[Folkish] Devendra Banhart

Annie Zaleski

Devendra Banhart’s innate weirdness is both a blessing and a curse. While the 26-year-old rode his eccentricity all the way to the head of the neo-freak-folk movement (of course, stellar albums such as 2005’s Cripple Crow didn’t hurt either), those not enamored with his hippie-dippie shtick tend to dismiss him, and his tunes. Which would be a shame, at least where Banhart’s latest collection of songs, Smokey Rolls Down Thunder Canyon, is concerned.
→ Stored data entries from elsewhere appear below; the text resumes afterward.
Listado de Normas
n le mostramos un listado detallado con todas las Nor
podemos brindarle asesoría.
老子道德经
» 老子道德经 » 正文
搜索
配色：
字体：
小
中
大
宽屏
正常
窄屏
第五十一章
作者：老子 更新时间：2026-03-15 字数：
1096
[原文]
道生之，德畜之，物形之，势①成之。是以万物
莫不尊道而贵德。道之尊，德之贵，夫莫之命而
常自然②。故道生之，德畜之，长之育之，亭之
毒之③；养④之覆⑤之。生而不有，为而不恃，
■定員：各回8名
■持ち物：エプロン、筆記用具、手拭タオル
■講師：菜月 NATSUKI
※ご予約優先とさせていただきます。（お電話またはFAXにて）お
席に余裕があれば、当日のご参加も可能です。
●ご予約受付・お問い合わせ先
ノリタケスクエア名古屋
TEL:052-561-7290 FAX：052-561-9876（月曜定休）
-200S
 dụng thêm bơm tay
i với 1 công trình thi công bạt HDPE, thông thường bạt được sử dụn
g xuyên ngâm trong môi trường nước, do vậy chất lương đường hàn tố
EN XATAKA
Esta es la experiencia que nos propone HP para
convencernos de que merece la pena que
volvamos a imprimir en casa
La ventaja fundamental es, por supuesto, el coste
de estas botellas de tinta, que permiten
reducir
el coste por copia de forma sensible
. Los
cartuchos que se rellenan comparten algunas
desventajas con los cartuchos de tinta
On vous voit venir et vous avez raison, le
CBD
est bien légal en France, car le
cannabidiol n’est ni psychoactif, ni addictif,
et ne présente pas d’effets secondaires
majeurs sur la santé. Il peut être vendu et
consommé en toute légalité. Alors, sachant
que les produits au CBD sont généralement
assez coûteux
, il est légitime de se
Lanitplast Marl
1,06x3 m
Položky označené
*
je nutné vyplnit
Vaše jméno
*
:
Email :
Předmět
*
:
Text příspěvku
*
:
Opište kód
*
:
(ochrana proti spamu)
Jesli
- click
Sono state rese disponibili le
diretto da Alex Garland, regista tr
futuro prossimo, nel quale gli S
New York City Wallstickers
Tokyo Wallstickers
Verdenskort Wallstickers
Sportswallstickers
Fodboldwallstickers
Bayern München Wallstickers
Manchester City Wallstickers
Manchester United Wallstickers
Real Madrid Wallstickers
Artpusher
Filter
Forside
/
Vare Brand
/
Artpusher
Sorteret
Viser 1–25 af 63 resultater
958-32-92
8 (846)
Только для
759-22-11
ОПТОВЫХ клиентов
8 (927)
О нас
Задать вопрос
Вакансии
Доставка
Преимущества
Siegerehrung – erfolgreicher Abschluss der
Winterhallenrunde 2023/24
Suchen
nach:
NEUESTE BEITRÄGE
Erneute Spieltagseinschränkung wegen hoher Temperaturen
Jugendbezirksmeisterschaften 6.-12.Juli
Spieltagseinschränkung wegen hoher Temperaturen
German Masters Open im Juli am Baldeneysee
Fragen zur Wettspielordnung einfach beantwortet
A pleasing, tranquil amalgamation of garage rock, campfire folk and classic rock—think a calm day spent watching the ocean—the album proves that the singer-songwriter is much more than the sum of his quirks. In fact, Canyon’s impact lies in its linear elements and his lovely interpretations of classic motifs. “Sea Horse” features a Hendrix-like guitar solo and Banhart quavering like Jim Morrison, a gospel choir chimes in on “Saved,” and “Shabop Shalom” conjures the Frankie Valli and the Four Seasons doo-wop hit “Stay.” But Banhart’s unique background (specifically, his Venezuelan upbringing) influences most of Canyon’s highlights; fluttery Spanish guitars and gravelly vocal turns—often sung in lilting Spanish, to great effect—reveal a solemnity that’s quite moving.